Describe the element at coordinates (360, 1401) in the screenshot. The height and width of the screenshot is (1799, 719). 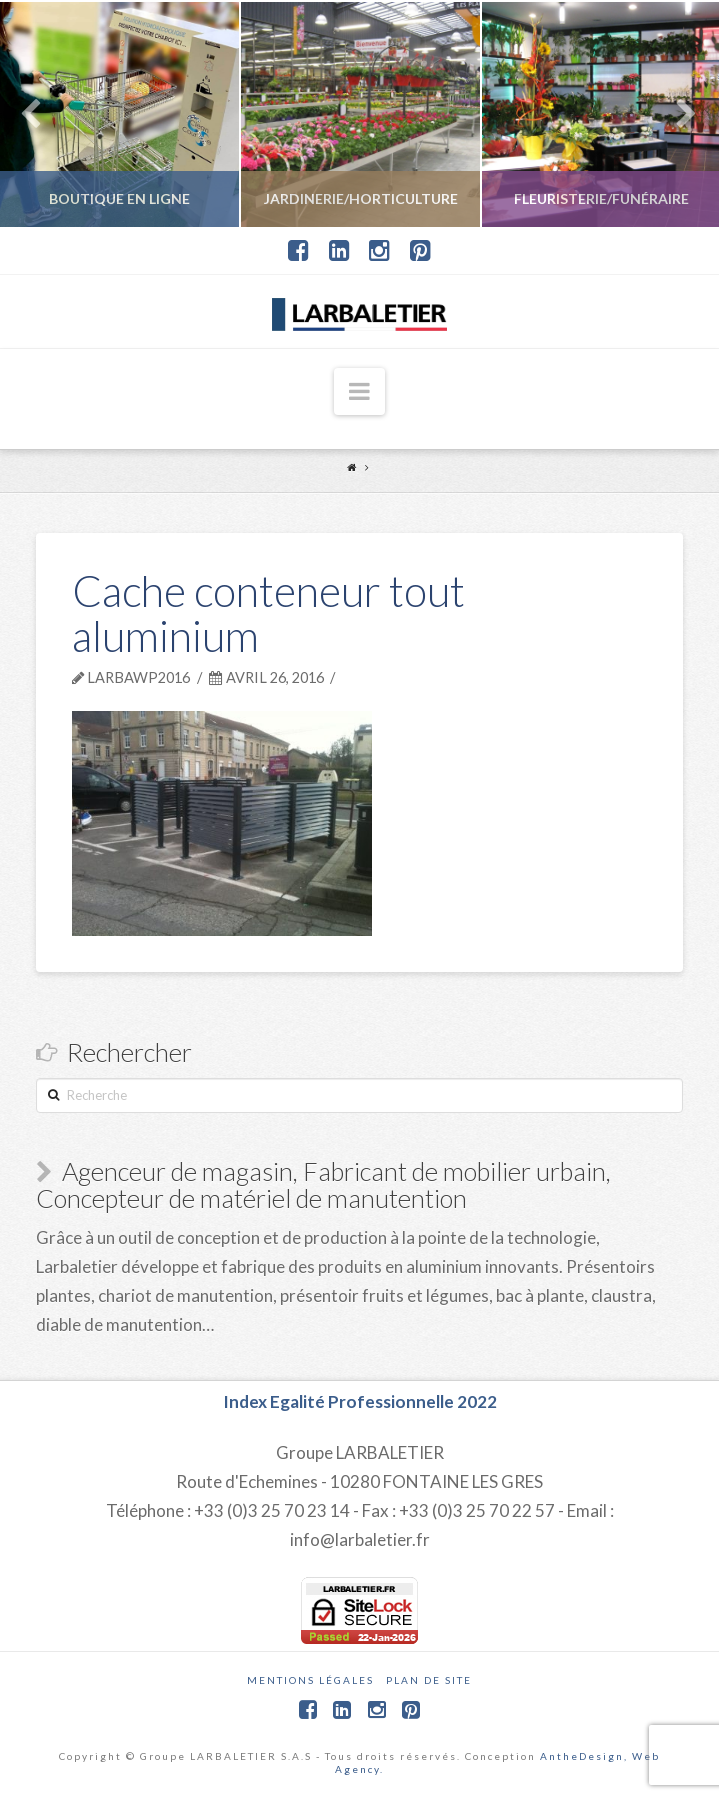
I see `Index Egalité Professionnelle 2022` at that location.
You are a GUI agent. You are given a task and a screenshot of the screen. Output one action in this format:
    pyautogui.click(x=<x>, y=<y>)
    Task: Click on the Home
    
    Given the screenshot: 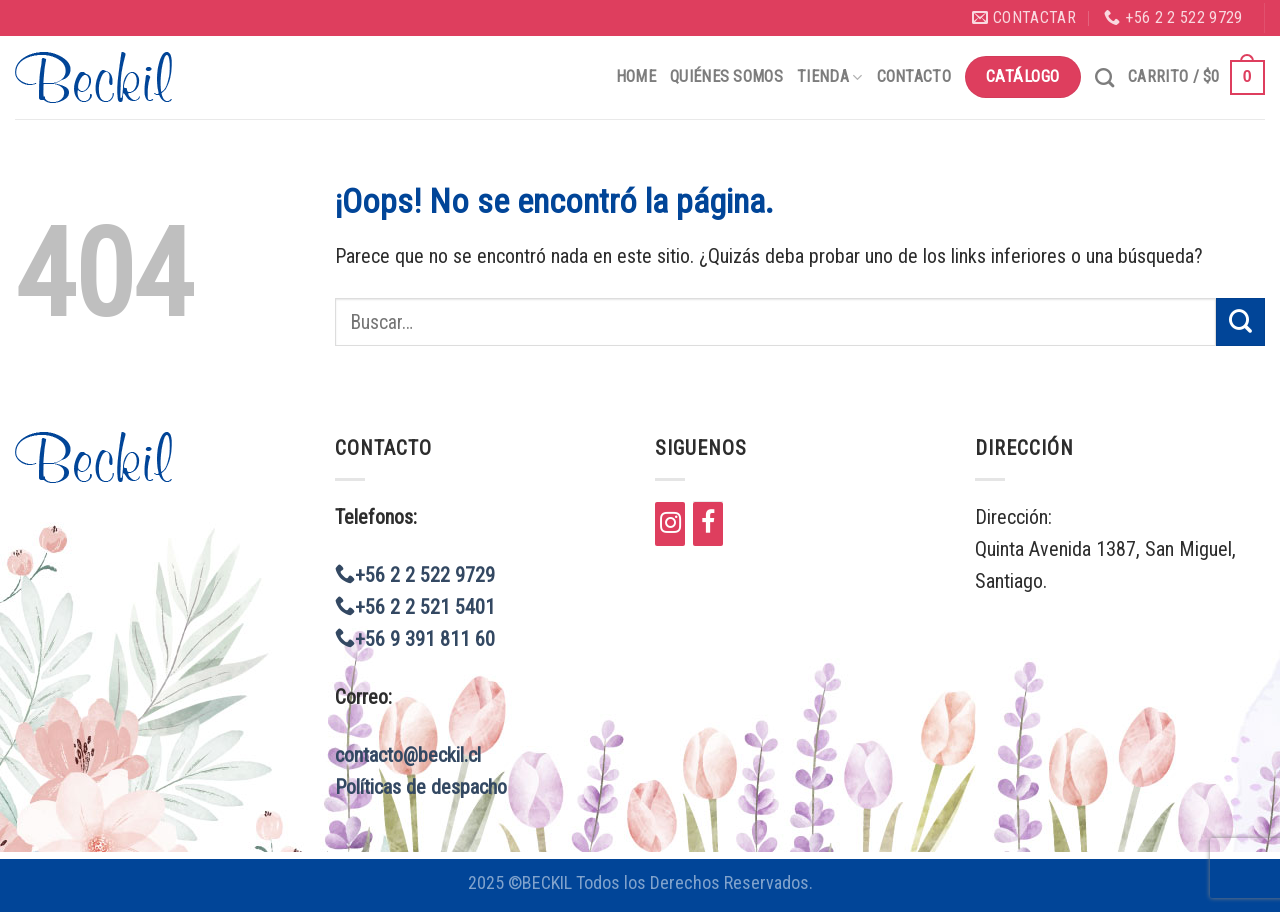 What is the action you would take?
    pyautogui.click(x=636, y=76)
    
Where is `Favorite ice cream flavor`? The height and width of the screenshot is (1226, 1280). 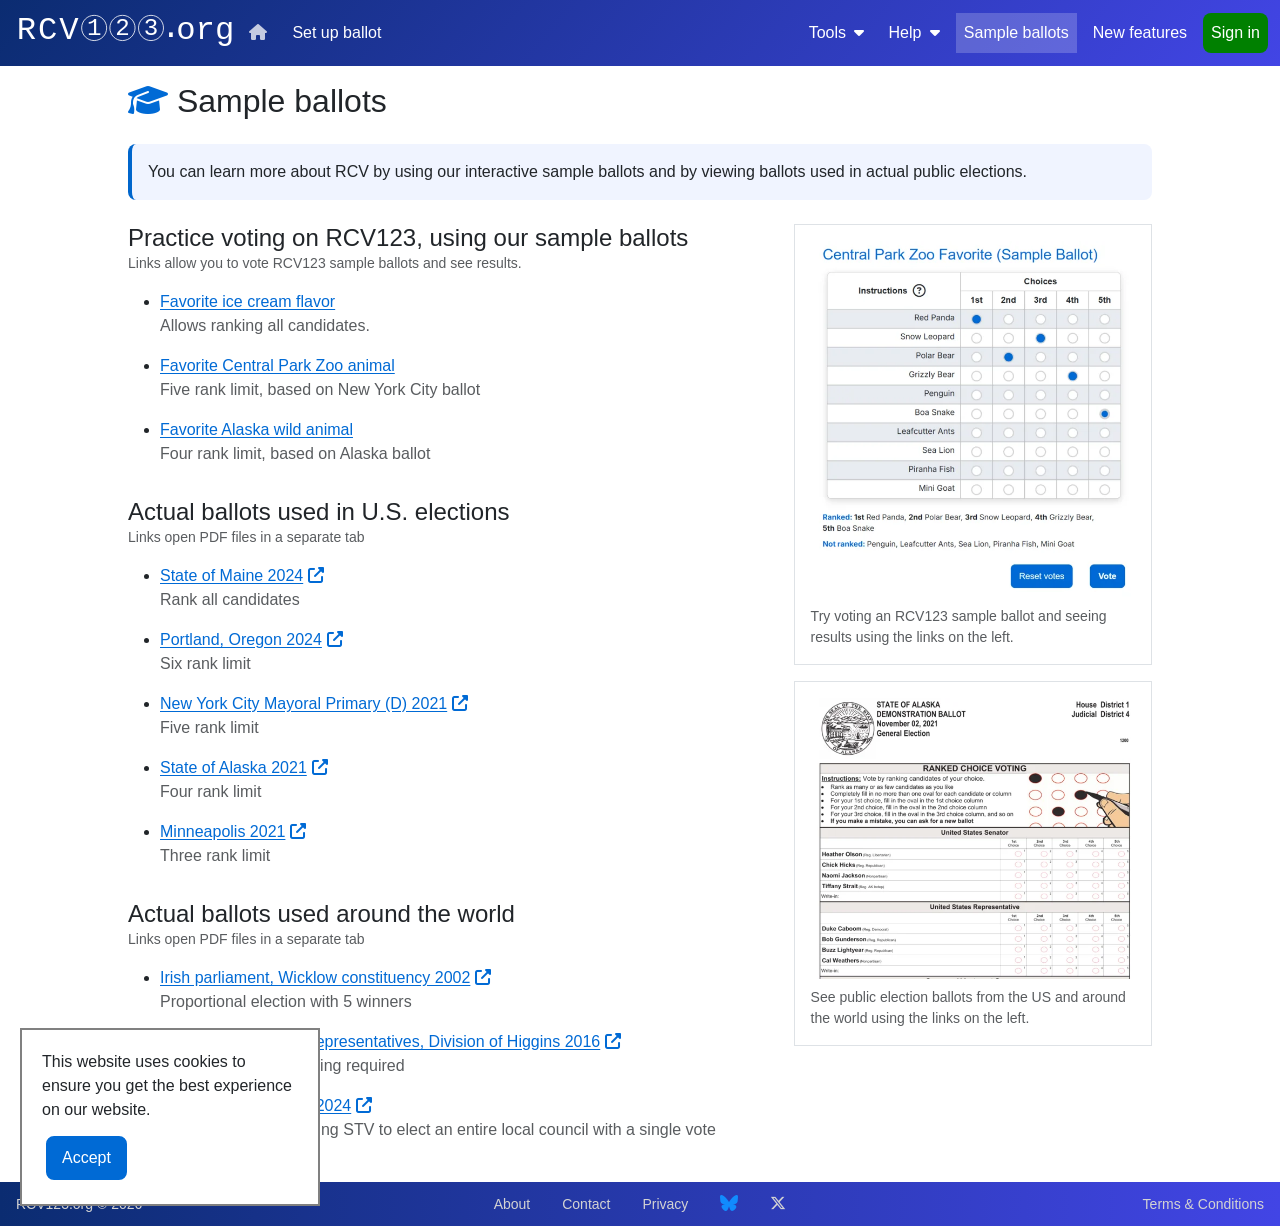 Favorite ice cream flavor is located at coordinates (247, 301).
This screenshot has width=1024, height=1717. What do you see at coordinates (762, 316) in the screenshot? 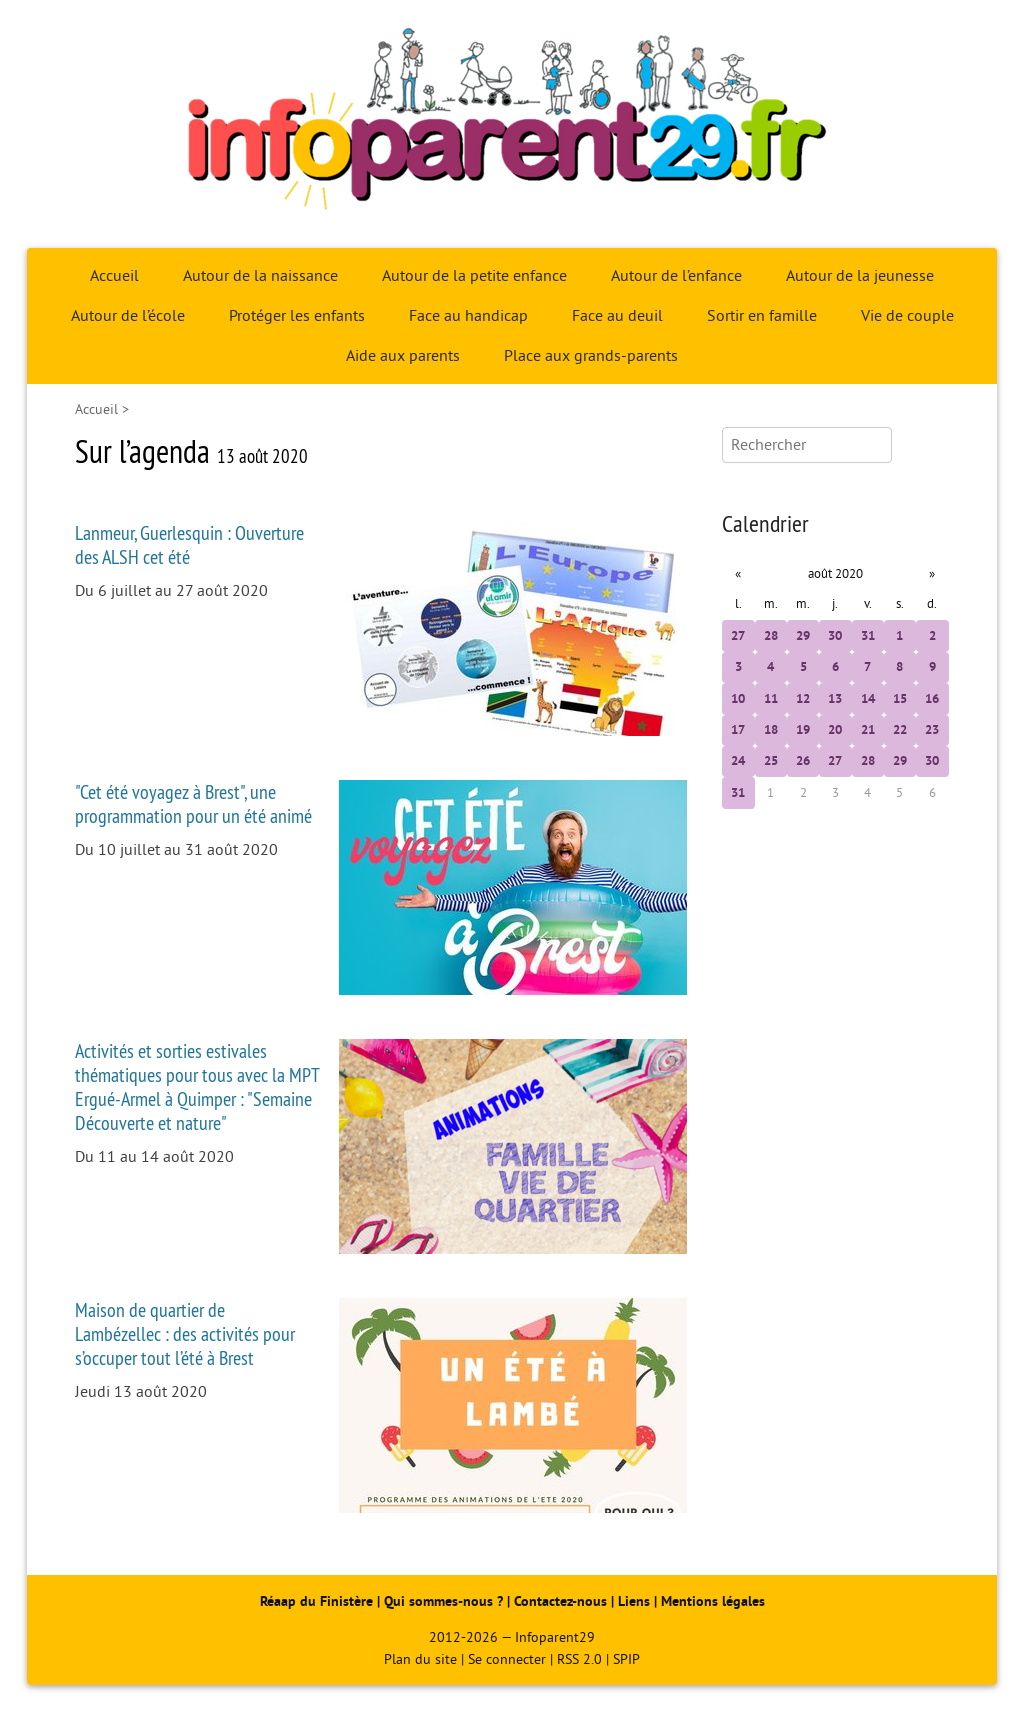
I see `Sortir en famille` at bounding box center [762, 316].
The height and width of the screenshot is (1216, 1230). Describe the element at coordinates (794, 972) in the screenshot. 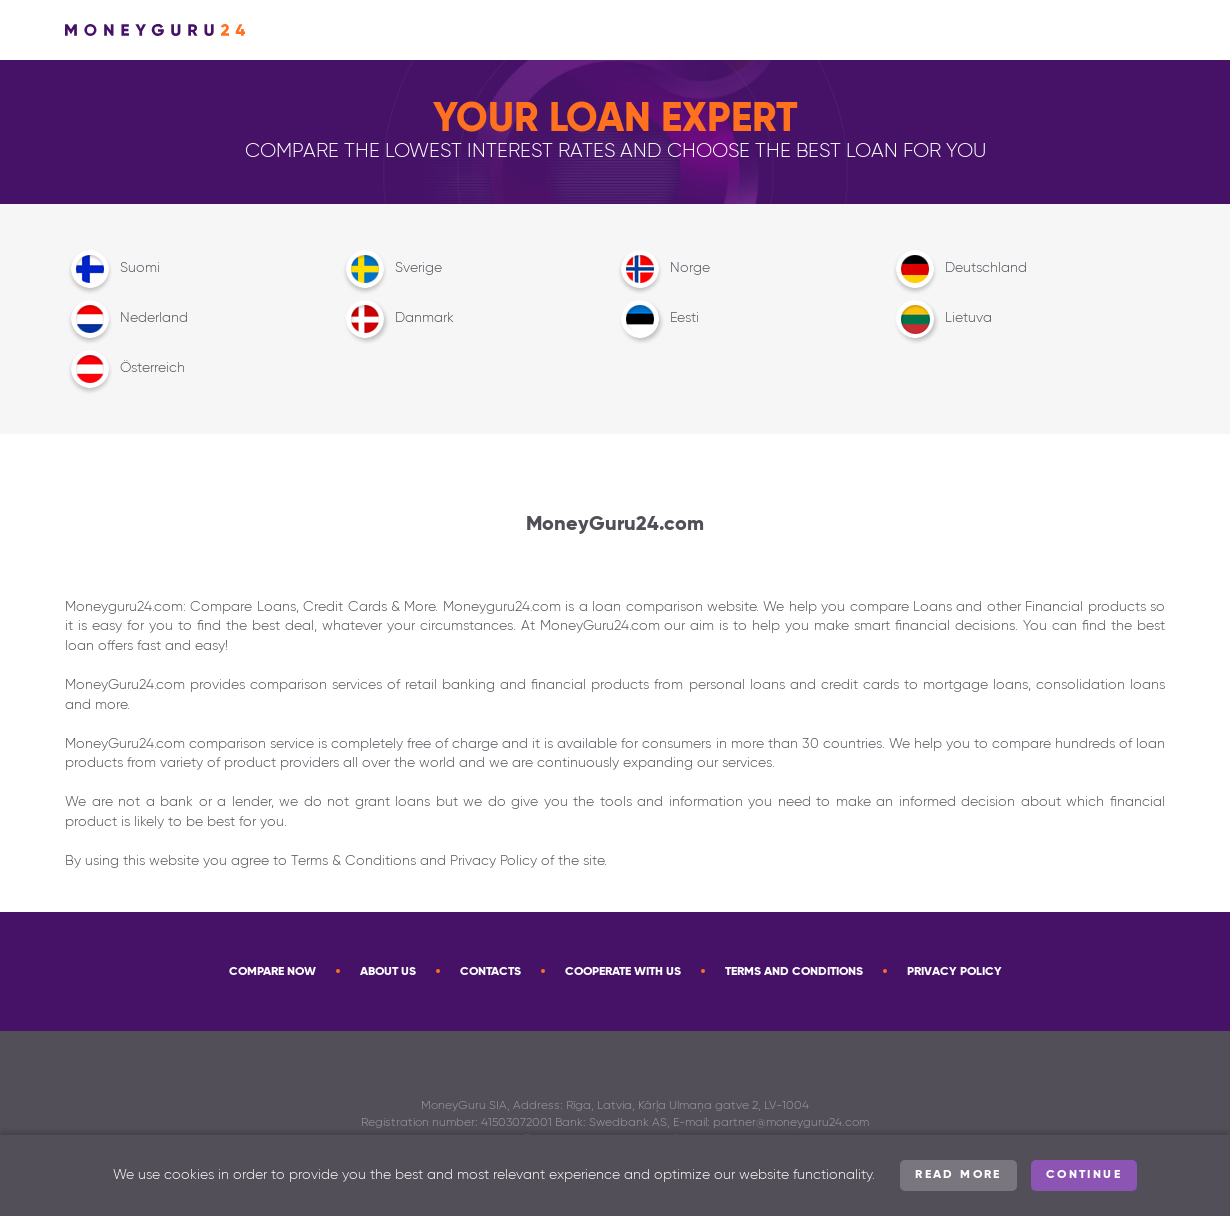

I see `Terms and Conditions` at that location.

━━━━━━━━━━━━━━━━━━━━━━━━━━━━━━

* What you are asked to do
Begin with the line containing "The height and width of the screenshot is (1216, 1230)." and end with the last line of the material above; return exactly those lines, both ends included, and omit all pictures.

* Response
The height and width of the screenshot is (1216, 1230). Describe the element at coordinates (794, 972) in the screenshot. 

I see `Terms and Conditions` at that location.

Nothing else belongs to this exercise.